• **Goal of the exercise**
Line count for "Produkte": say how many lines of the data contain it, with no other text.

Records from a data source:
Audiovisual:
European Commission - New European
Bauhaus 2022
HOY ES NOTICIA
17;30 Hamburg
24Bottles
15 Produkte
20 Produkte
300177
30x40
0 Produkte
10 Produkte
* * *
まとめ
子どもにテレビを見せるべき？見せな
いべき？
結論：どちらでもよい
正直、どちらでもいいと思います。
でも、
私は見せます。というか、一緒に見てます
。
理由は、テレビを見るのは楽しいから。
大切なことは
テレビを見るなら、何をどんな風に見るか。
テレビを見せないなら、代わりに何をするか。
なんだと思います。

• **Solution to this problem**
4